§ Mr. Bidwell
asked the Secretary of State for the Home Department (1) how many female, past or present, work permit holders in the United Kingdom are in danger of deportation following the Appeal Court decision in November 1979 concerning their children and their right of admission to the United Kingdom; and from which principal countries such 120W women were recruited to work in Great Britain;
(2) what representations he has received from the Transport and General Workers' Union on behalf of its women members who are at present or past work permit holders and who are now liable for deportation where the existence of children overseas has been disclosed and their entry to the United Kingdom applied for;
(3) what is the policy and attitude of his Department towards ex-migrant women workers in the United Kingdom affected by the Appeal Court decision in November 1979 concerning a child or children of such women; and if he will make a statement.
§ Mr. Raison
The judgment affects at least 150 cases. The majority involve people from the Philippines with several from Portugal and Colombia.
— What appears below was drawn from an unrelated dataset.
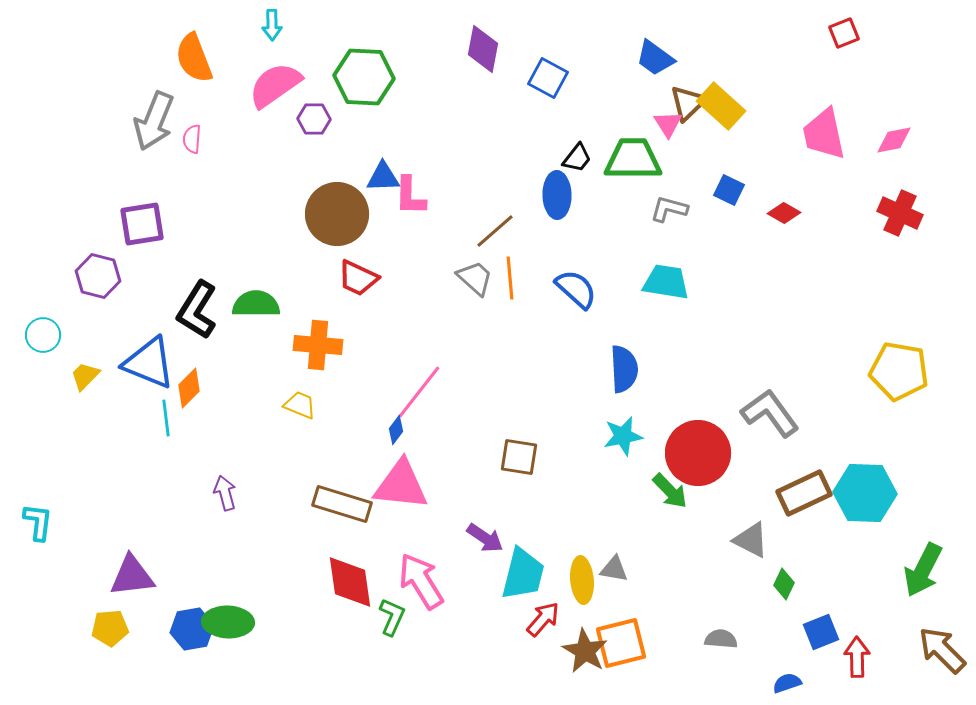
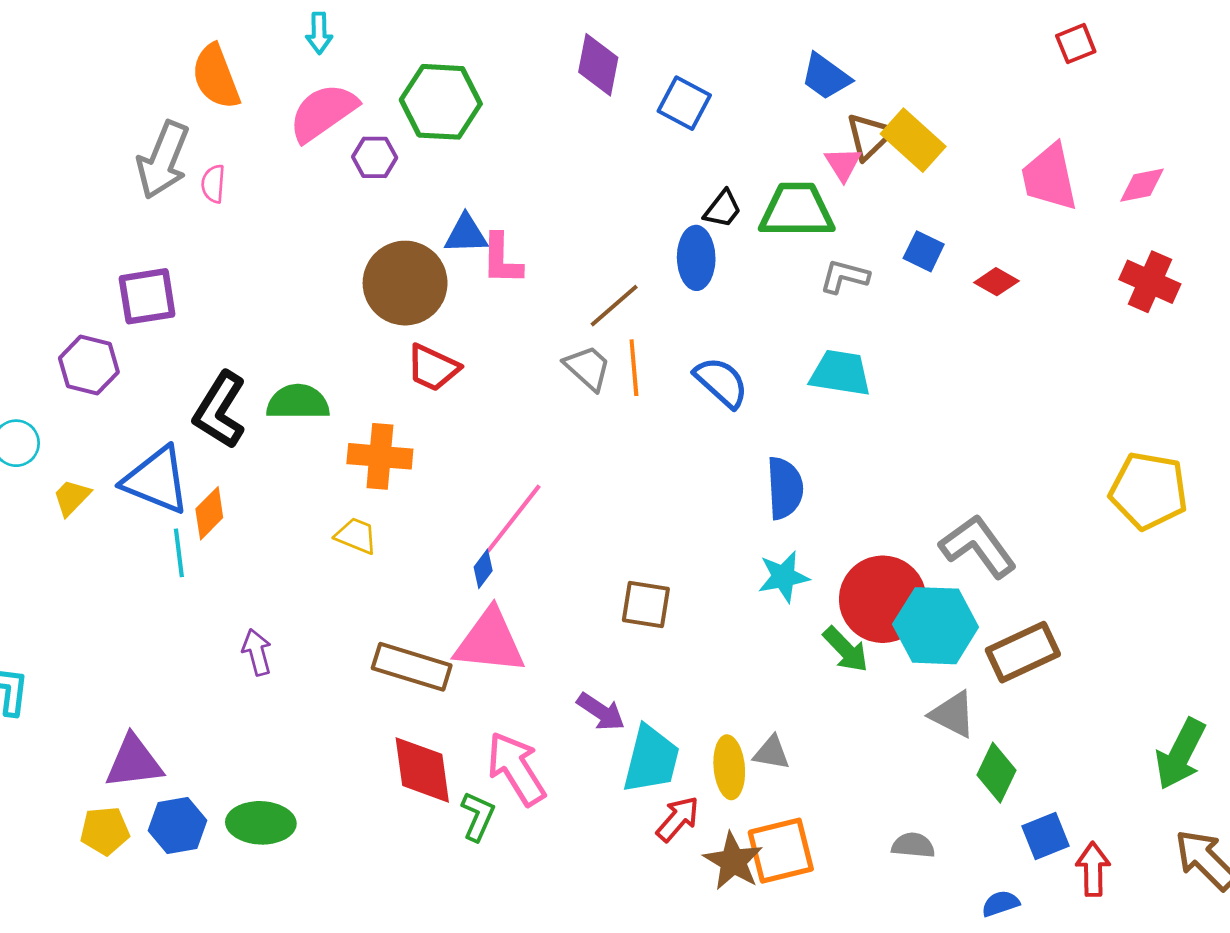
cyan hexagon: (865, 493) -> (936, 626), moved
green diamond: (784, 584) -> (996, 773), size x1.4
blue hexagon: (192, 629) -> (178, 825), moved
The judgment established that women who gained admission to this country by virtue of work permits obtained by deception as to the existence of dependent children are illegal entrants. It is the normal practice to send away people found to have entered illegally, but each case is being examined on its merits to see whether there are special compassionate circumstances justifying allowing the women to remain exceptionally.
We cannot trace having received representations from the Transport and General Workers' Union on the general issue.